THE INSPECTION
Directing: B+
Acting: A-
Writing: B+
Cinematography: B
Editing: B+
In a surprising way, The Inspection justifies not just the existence of the U.S. Military, but the way it treats its recruits. Without ever saying these exact words, writer-director Elegance Bratton seems to be telegraphing that the US Marines teaches discipline, cultivates strength, and builds character—all the typical platitudes that at best I have mixed feelings about.
Billed as “inspired by true events,” those events were lived by Bratton himself, having joined the Marines after a decade of being homeless, that period following his mother kicking him out of their home for being gay. Jeremy Pope, here in his first starring role after all of two other feature film roles to date (he also had roles in the TV series Hollywood and Pose, and is a multiple-Tony-nominated Broadway actor), plays the fictionalized lead by the name of Ellis French. This is a fantastic acting choice, not just because he’s an out Gay Black man himself, but because of his subtle recognizability as one, without ever quite being coded as such onscreen. Pope can switch from uncomfortably insecure to steely resolve with aplomb.
I suppose you could call this a “gay Black G.I. Jane,” although that would be an oversimplification. Still, The Inspection is about a deeply marginalized character proving himself within constraints of the U.S. military that are challenging at best and barbaric at worst. There is a scene in which Ellis is conducting a test of his ability to save a drowning man, the man in the water being his gleefully bullying training instructor (Bokeem Woodbine), who literally drowns him. Only the subversive empathy of fellow instructor Rosales (Raúl Castillo) ultimately saves him.
So this is both the strength and the challenge of The Inspection, in that in one scene to the next, you have no idea how Ellis will be treated, and the uncertainty is what characterizes Ellis, to a degree at least, as an abused child. By the time Ellis is actually making a pass at Rosales (a moment scene in the film’s trailer), you are horrified for him.
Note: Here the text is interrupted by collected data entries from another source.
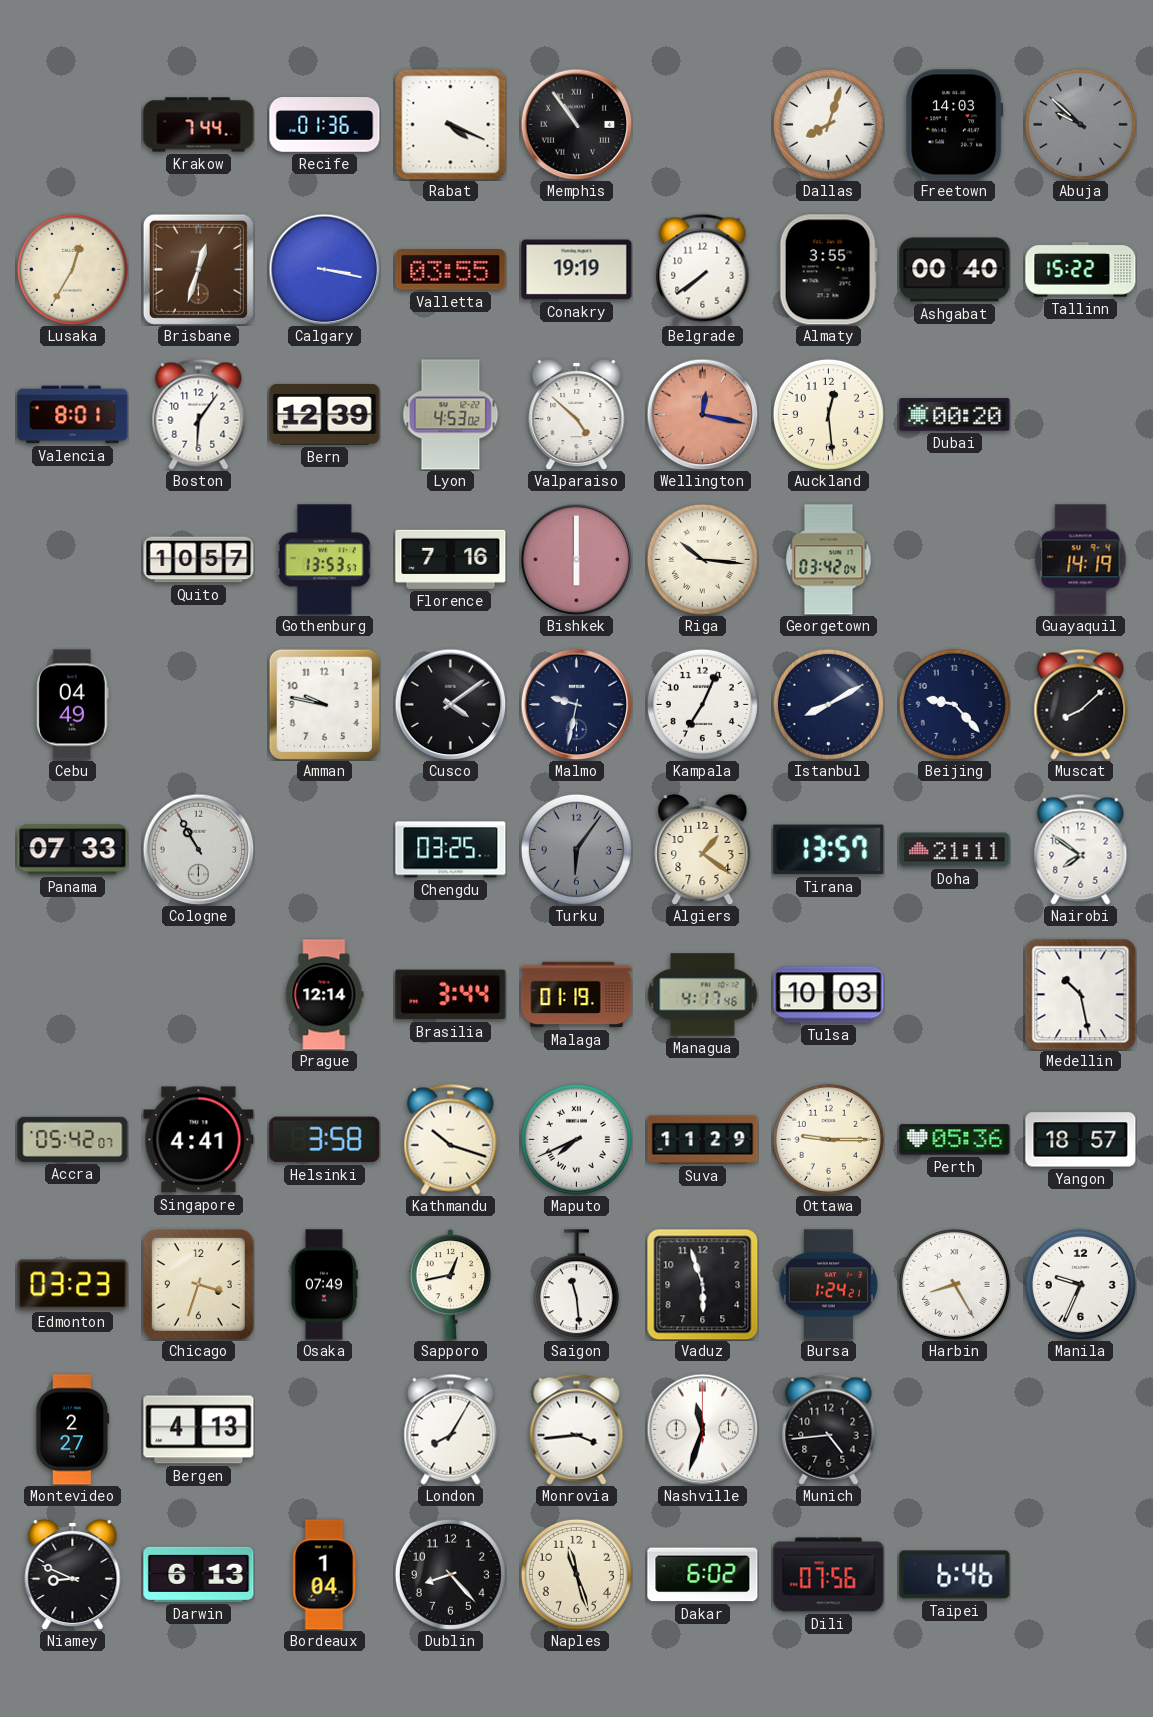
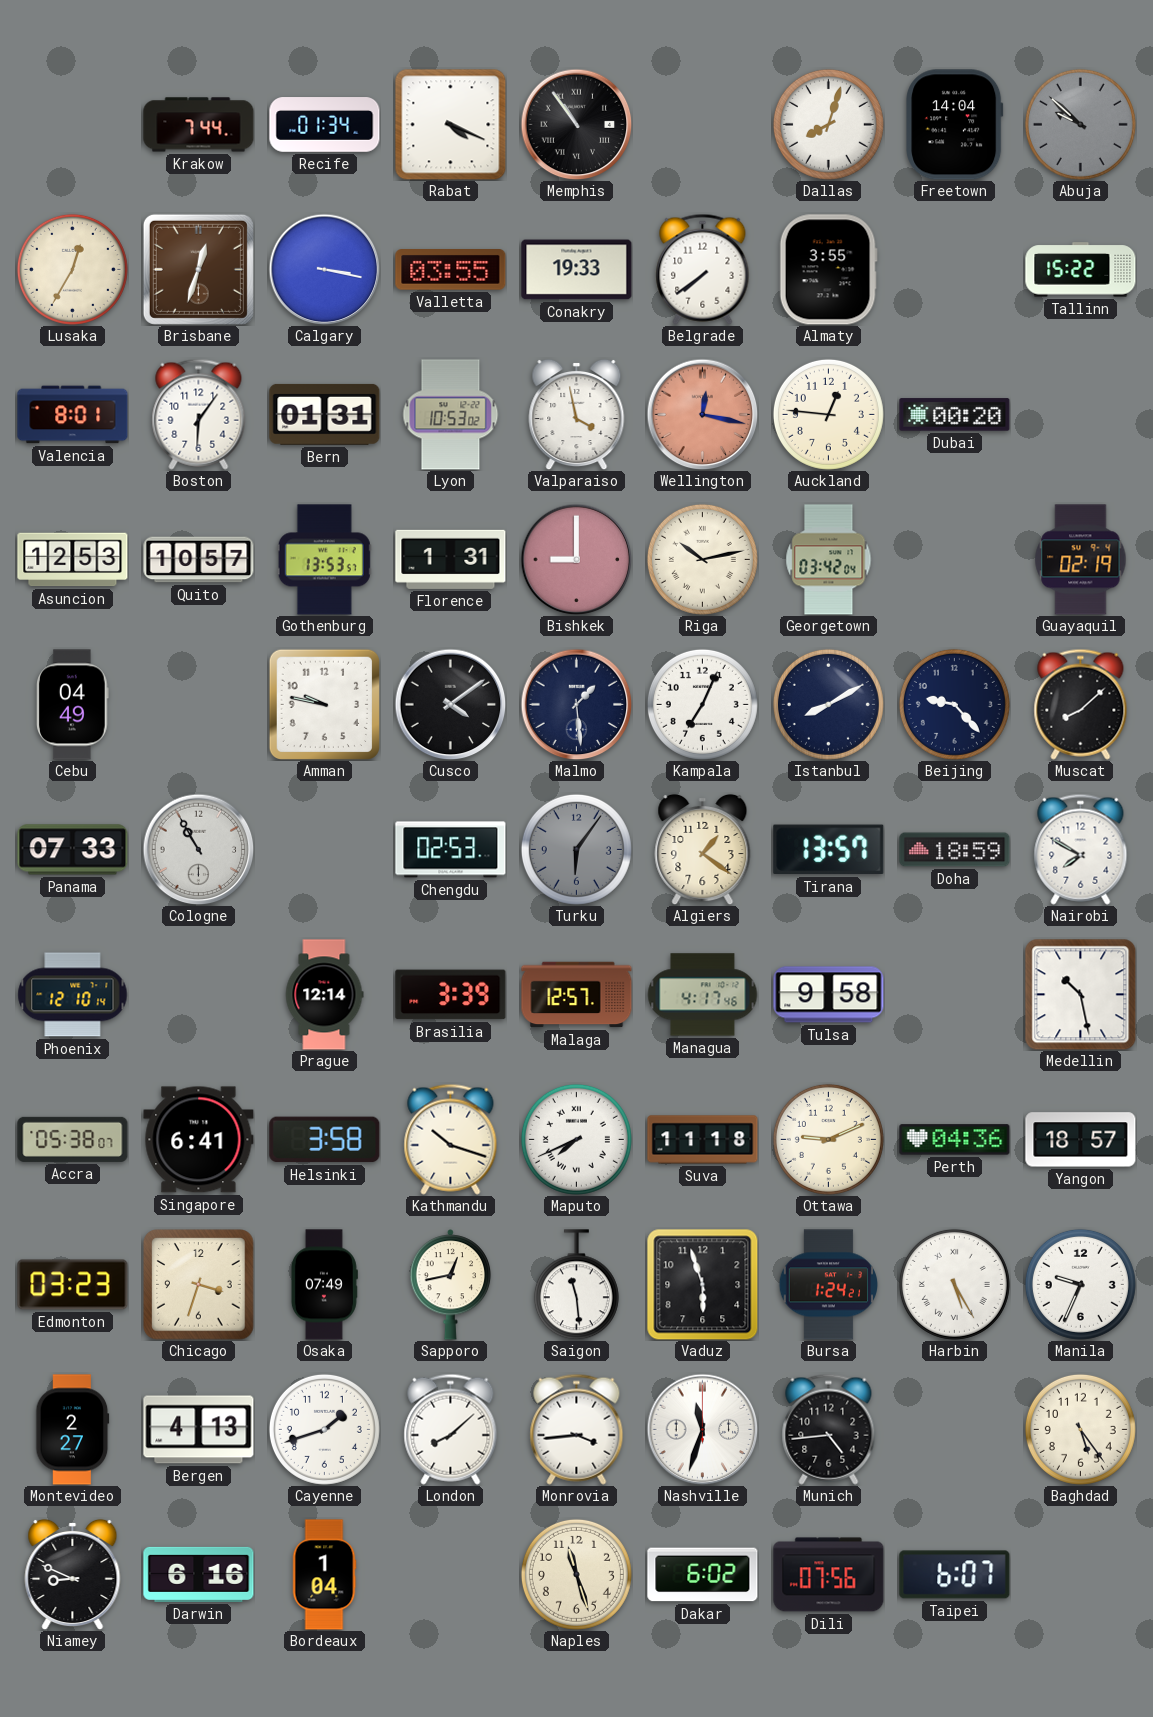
Recife: 01:36 -> 01:34
Freetown: 14:03 -> 14:04
Conakry: 19:19 -> 19:33
Ashgabat: 00:40 -> none
Bern: 12:39 -> 01:31
Lyon: 4:53 -> 10:53
Valparaiso: 4:52 -> 3:58
Auckland: 12:29 -> 12:46
Asuncion: none -> 12:53
Florence: 7:16 -> 1:31
Bishkek: 6:00 -> 9:00
Riga: 10:16 -> 10:13
Guayaquil: 14:19 -> 02:19
Malmo: 9:32 -> 1:29
Chengdu: 03:25 -> 02:53
Doha: 21:11 -> 18:59
Nairobi: 7:51 -> 7:50
Phoenix: none -> 12:10
Brasilia: 3:44 -> 3:39
Malaga: 01:19 -> 12:57
Tulsa: 10:03 -> 9:58
Accra: 05:42 -> 05:38
Singapore: 4:41 -> 6:41
Suva: 11:29 -> 11:18
Ottawa: 9:15 -> 9:11
Perth: 05:36 -> 04:36
Harbin: 8:25 -> 5:25
Cayenne: none -> 1:42
London: 8:05 -> 8:08
Baghdad: none -> 5:24
Darwin: 6:13 -> 6:16
Dublin: 8:23 -> none
Taipei: 6:46 -> 6:07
Presumably these sorts of things actually happened in Elegance Bratton’s experience, or else why would he put them in the script? Still, this was behavior I truly could not understand: a gay man trying to keep under the radar in boot camp, still fantasizing about his fellow recruits while showering with them? I feel certain I would be so terrified of any such thing that I’d be rendered literally impotent in that scenario, but then, what do I know? I have never even showered communally with straight men, much less been in the military.
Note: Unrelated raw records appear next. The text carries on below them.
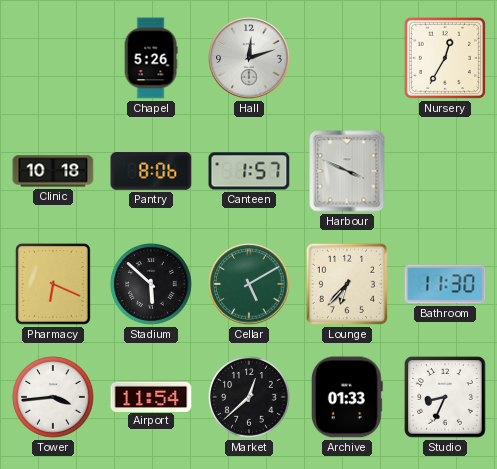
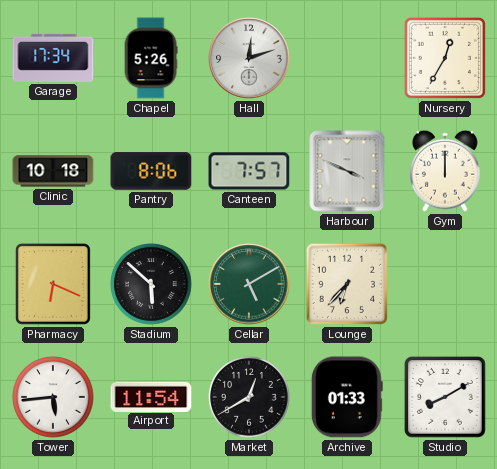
Garage: none -> 17:34
Canteen: 1:57 -> 7:57
Gym: none -> 12:00
Bathroom: 11:30 -> none
Tower: 3:44 -> 5:44
Market: 12:38 -> 12:40
Studio: 8:34 -> 8:10
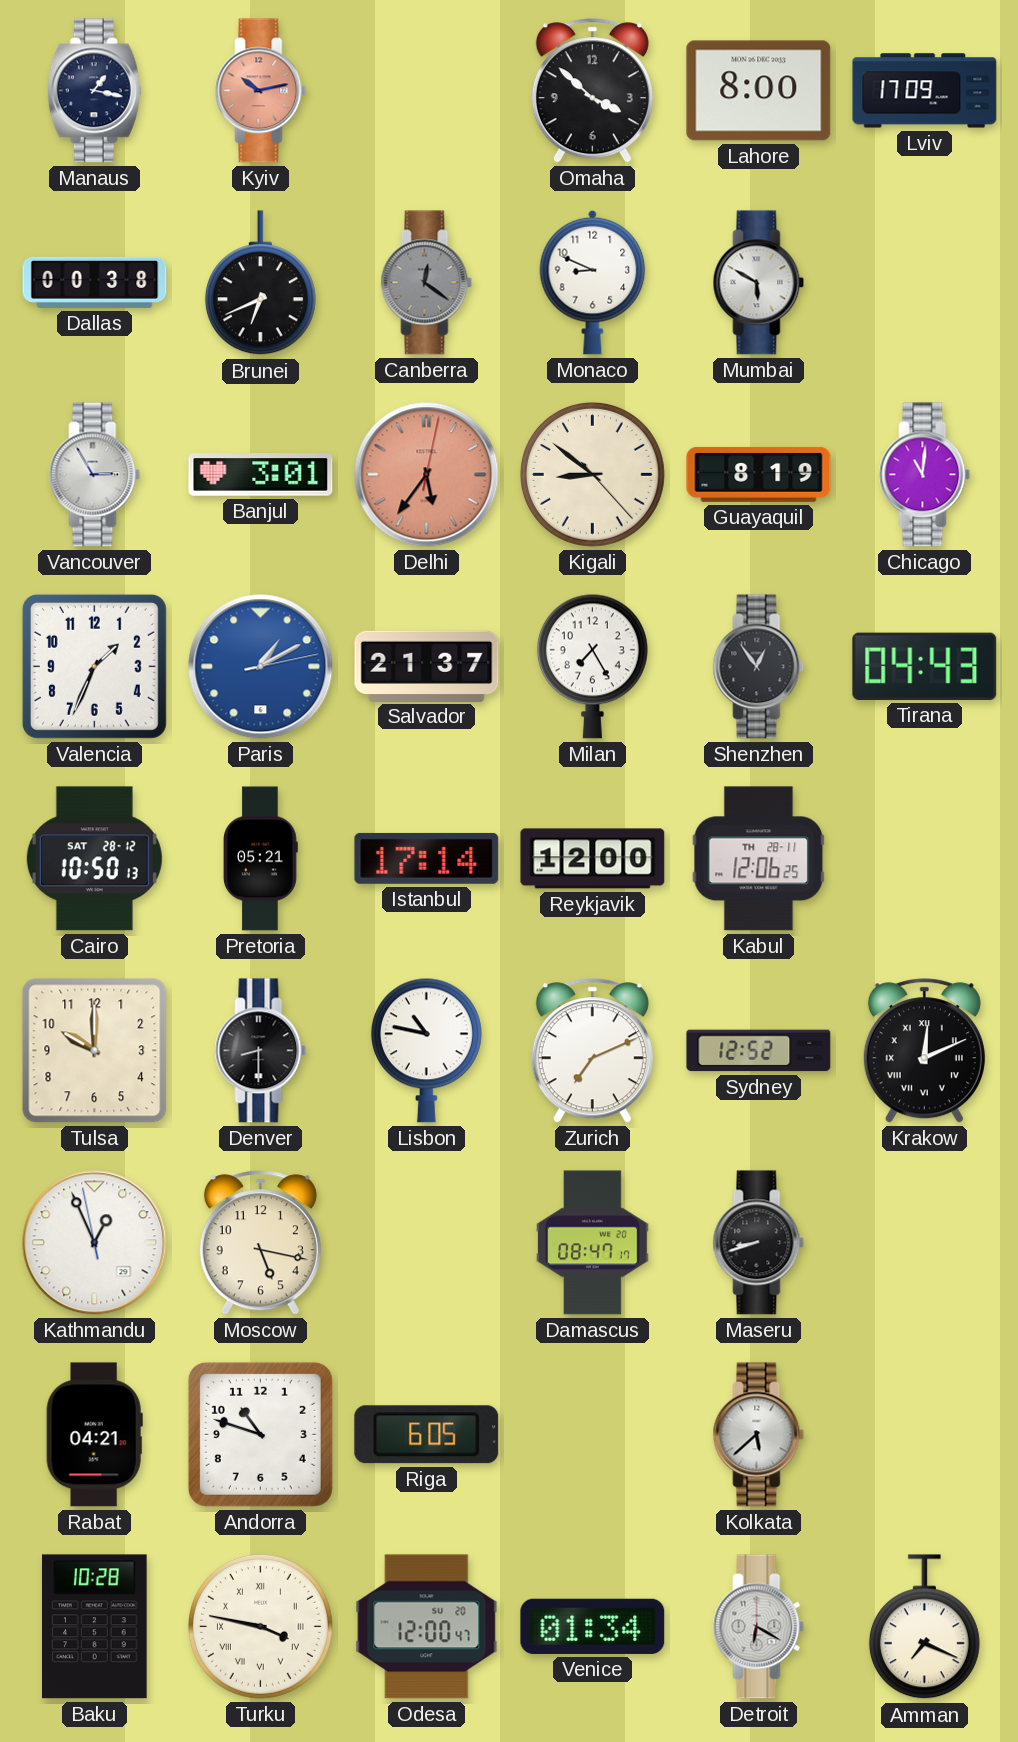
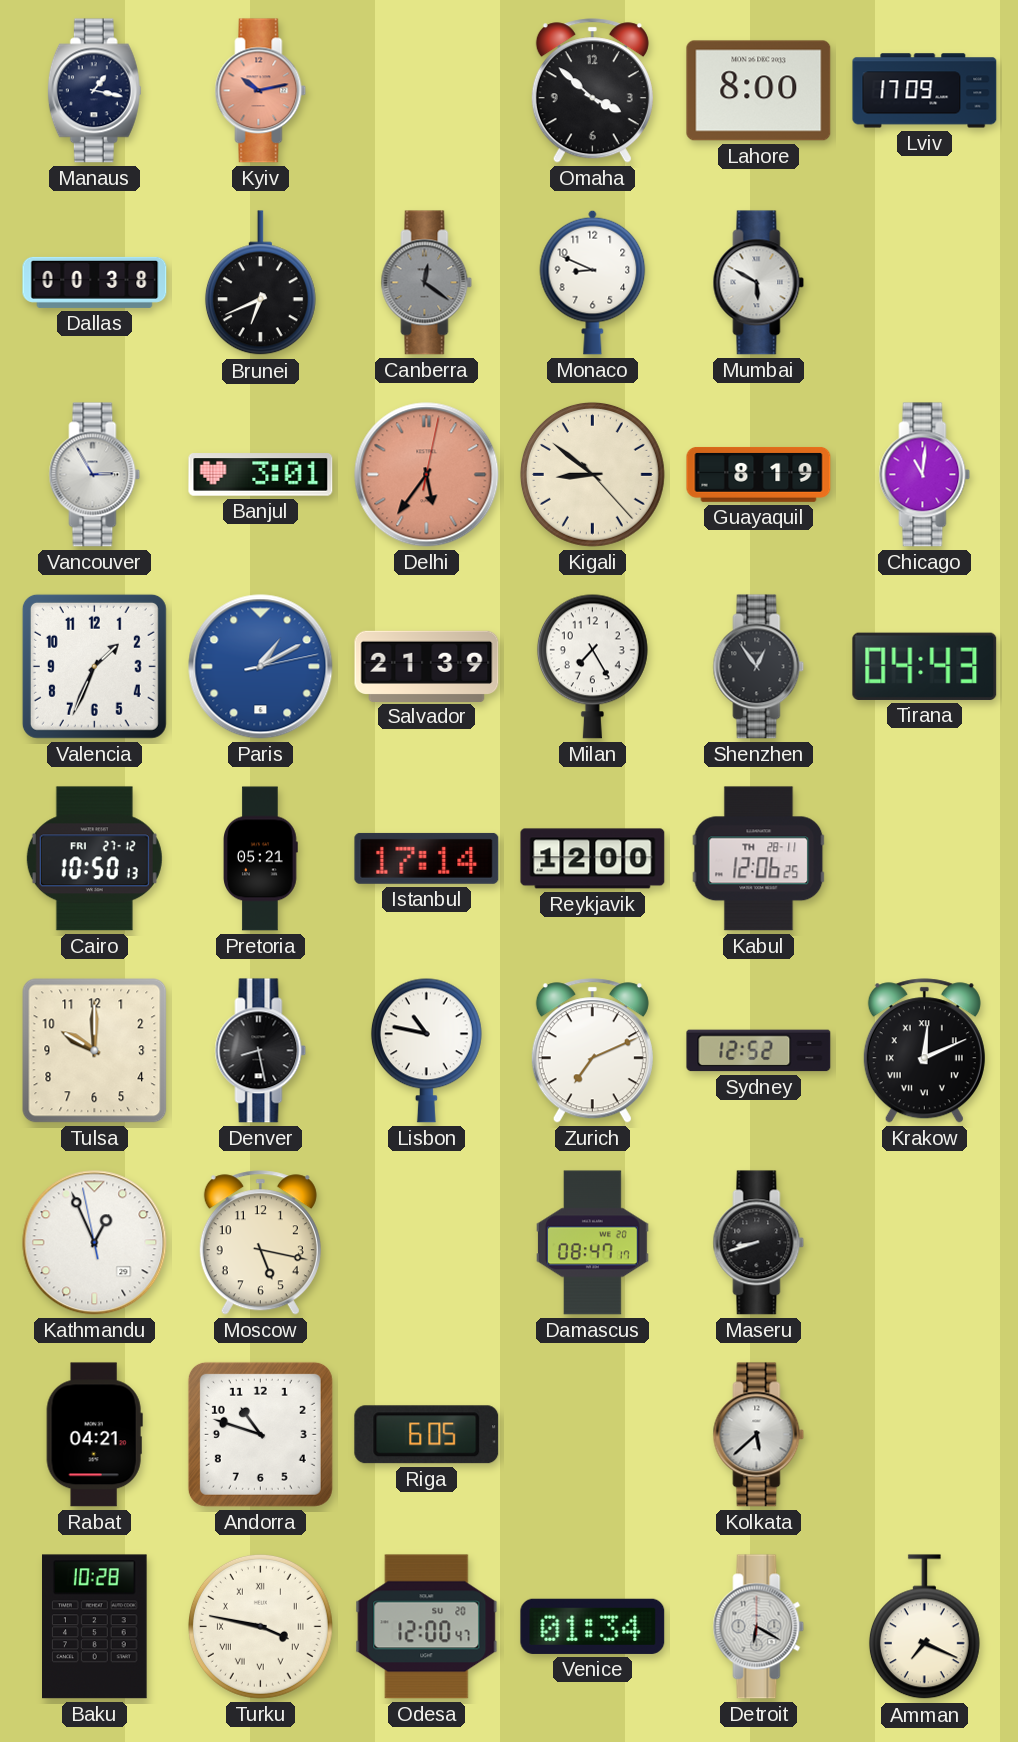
Salvador: 21:37 -> 21:39
Cairo date: SAT 28-12 -> FRI 27-12
Denver: 8:30 -> 8:28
That said, the narrative trajectory of The Recruit is satisfying in its relative unpredictability. In past movies of this sort, Ellis’s sexuality would be a much more potent plot point, something kept hidden until a climactic reveal of some kind. Here, his sexuality becomes clear early on, and although it remains a central conflict in the story—being a major part of his endurance of harassment from all sides—it never becomes a movie about shame. Ellis knows who he is; he just feels like this is his only option for any kind of future.
Granted, there is a key conflict regarding Ellis’s sexuality, and that has to do with his mother’s rejection of him, and her burning resentment after he returns to her apartment asking for his birth certificate. Ellis’s mother is played by Gabrielle Union, who is great in all of about three notable scenes. I wonder if securing her as a name actor helped get the film financed, because otherwise Union’s ample talents are greater than what this role allows her to do.
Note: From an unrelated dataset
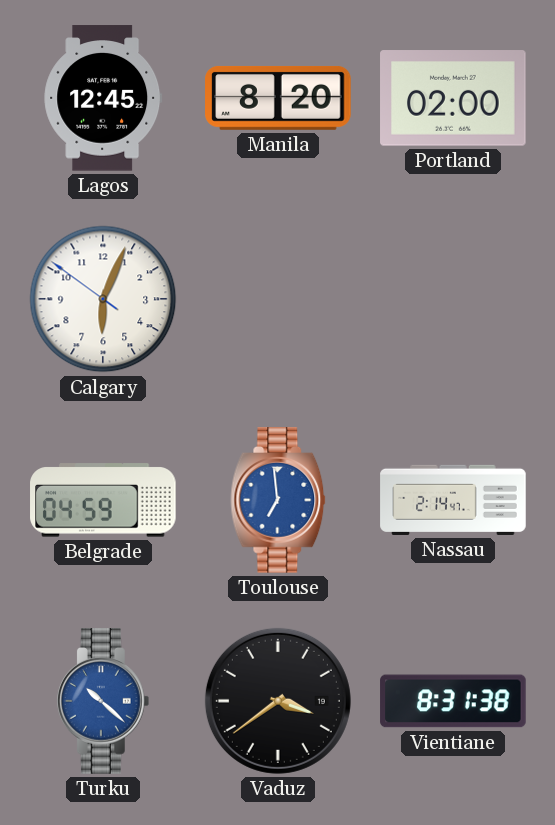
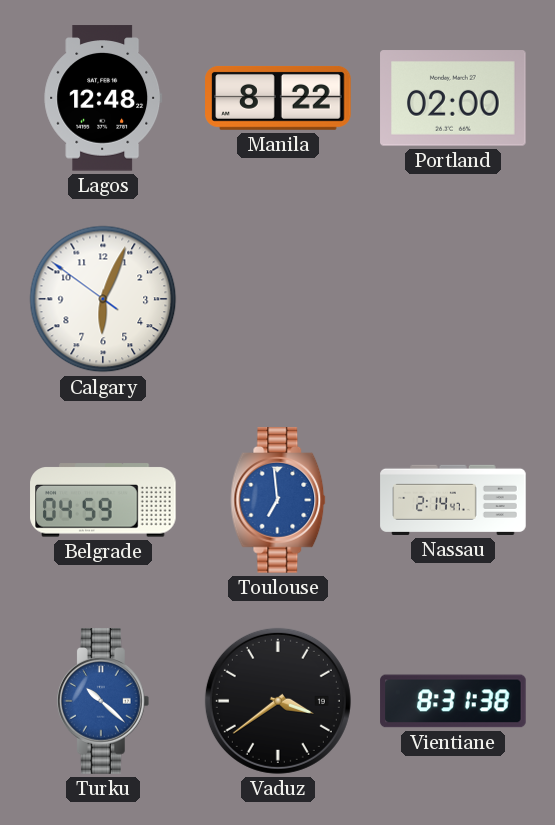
Lagos: 12:45 -> 12:48
Manila: 8:20 -> 8:22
Bratton dedicates this film to his mother, who reportedly passed away shortly before its release. Clearly The Inspection exists more as an exercise for Bratton to process his relationship with his mother, than as a straightforward story about a gay Black man in boot camp. Whatever the motivations, the movie works, and I was moved by it, even as I failed to see the necessity of not only the treatment of this one recruit, but all of them.